El septiembre de ese año se vio ensombrecido por la muerte de Charles. El anciano había resistido, dolorido y quejoso, durante todo el verano, y el médico lo había desahuciado media docena de veces. Y un día, perversamente, se derrumbó un momento después de que Choake hubiera presentado su informe más favorable del año; y murió antes de que fuera posible llamar nuevamente al doctor.
Ross asistió al funeral, pero ni Elizabeth ni Verity concurrieron, porque ambas estaban enfermas. El funeral fue muy concurrido, pues asistieron habitantes de la aldea, gente de las minas y caballeros locales; en efecto, se consideraba a Charles la personalidad más importante del distrito, y quienes lo habían conocido le habían cobrado en general simpatía.
El primo William-Alfred dirigió el servicio, y afectado él mismo por el duelo, predicó un sermón que, según la opinión general, tuvo notable calidad. Su tema fue «Un hombre de Dios». «¿Qué significaba esa frase? Quería decir que se fortalecían los atributos que tanto habían distinguido al propio Cristo: la verdad y la honestidad, la pureza del corazón, la humildad, la gracia y el amor. ¿Cuántos de nosotros poseemos tales cualidades? ¿Podemos examinar nuestro corazón y ver en él las cualidades necesarias que caracterizan a los hombres y a las mujeres de Dios? En tiempos como este, en que lloramos la desaparición de un hombre grande y bueno, es oportuno el examen de conciencia y la consagración renovada. Puede afirmarse que la pérdida de nuestro querido amigo Charles Poldark es la desaparición de un hombre de Dios. Siempre fue un individuo recto; nunca habló mal de nadie. De él uno solo podía esperar bondad y la cortesía de un auténtico caballero que no conocía el mal ni lo suponía en otros. La guía serena y generosa de un hombre cuya existencia fue ejemplo para todos».
Después que William-Alfred habló en este estilo durante unos cinco minutos, Ross oyó un sollozo en el escaño próximo, y vio que la señora Henshawe se frotaba sin recato la nariz. También el capitán Henshawe abría y cerraba nerviosamente los ojos azules, y otros sollozaban discretamente. Sí, era un «hermoso» sermón, que apelaba a los sentimientos e invocaba imágenes de grandeza y paz.
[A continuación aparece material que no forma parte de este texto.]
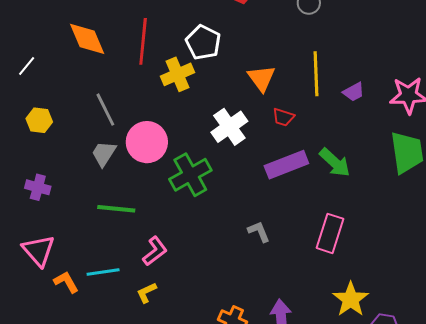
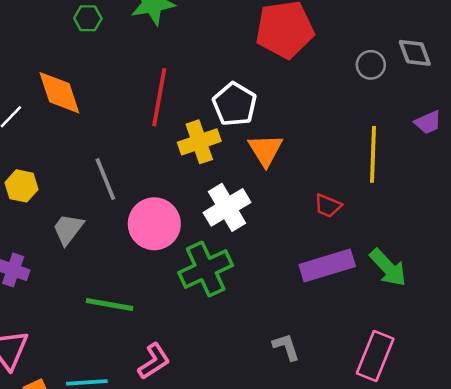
orange diamond: (87, 39) -> (59, 93), moved
orange triangle: (261, 78) -> (265, 150), moved
purple trapezoid: (354, 92) -> (428, 122), moved
white cross: (229, 127) -> (227, 207), moved
gray trapezoid: (104, 154) -> (68, 229), moved

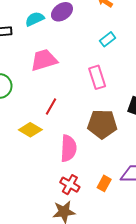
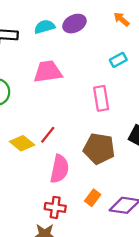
red line: (51, 106) -> (48, 135), moved
orange rectangle: (104, 183) -> (93, 198), moved
red cross: (70, 185) -> (55, 207), turned -30

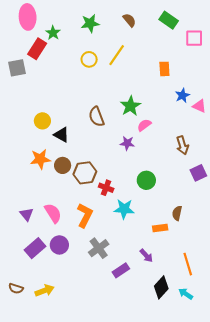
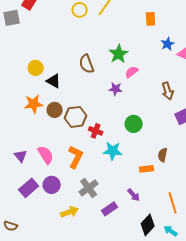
yellow arrow: (45, 291) -> (70, 212), moved

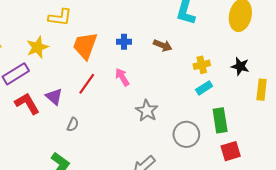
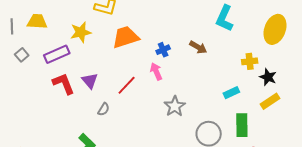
blue cross: (124, 42) -> (163, 50), moved, turned -32
orange trapezoid: (85, 46) -> (126, 37), turned 44
yellow cross: (202, 65) -> (250, 61), moved
red line: (87, 84) -> (127, 85), moved
yellow rectangle: (262, 90) -> (270, 101), moved, turned 42

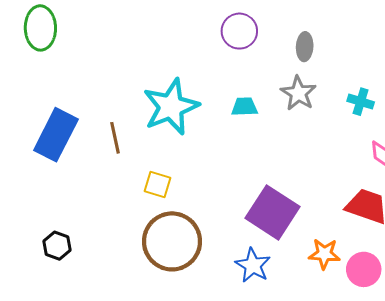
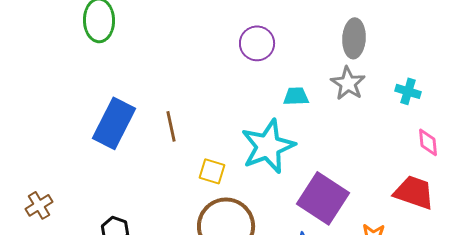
purple circle: (239, 31) -> (257, 43), moved
gray ellipse: (305, 47) -> (354, 38), size x1.4
cyan star: (171, 107) -> (268, 146), moved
Sin embargo, se refería al anciano decente, pero mordaz y vulgar que él conocía, ¿o el tema se había extraviado en la historia de algún santo de antaño? ¿O tal vez estaban enterrando a dos hombres que respondían al mismo apellido? Quizás uno se había mostrado como era a Ross, y en cambio el otro se había reservado para los ojos de hombres muy sagaces como William-Alfred. Ross trató de recordar a Charles antes de su enfermedad. Charles, enamorado de las riñas de gallos, con su robusto apetito, su perpetua flatulencia y la pasión por el gin, sus ocasionales generosidades, sus mezquindades, sus defectos y sus virtudes, semejante en esto a la mayoría de los hombres. Alguien había cometido un error. En fin, era una ocasión especial… Pero sin duda el propio Charles se habría divertido. ¿O quizás habría derramado una lágrima, lo mismo que el público, en memoria del hombre que había fallecido?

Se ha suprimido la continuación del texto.